EXERCISE: Every entry must be set down exactly in the answer; no pictures should appear.

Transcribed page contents
[Start of Attachment]

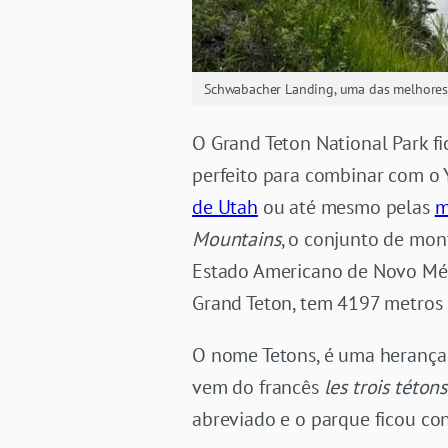
Schwabacher Landing, uma das melhores 
O Grand Teton National Park f
perfeito para combinar com o 
de Utah
ou até mesmo pelas
m
Mountains
, o conjunto de mo
Estado Americano de Novo Méxi
Grand Teton, tem 4197 metros 
O nome Tetons, é uma herança 
vem do francês
les trois tétons
abreviado e o parque ficou co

[End of Attachment]

REPLY:
Schwabacher Landing, uma das melhores 
O Grand Teton National Park f
perfeito para combinar com o 
de Utah
ou até mesmo pelas
m
Mountains
, o conjunto de mo
Estado Americano de Novo Méxi
Grand Teton, tem 4197 metros 
O nome Tetons, é uma herança 
vem do francês
les trois tétons
abreviado e o parque ficou co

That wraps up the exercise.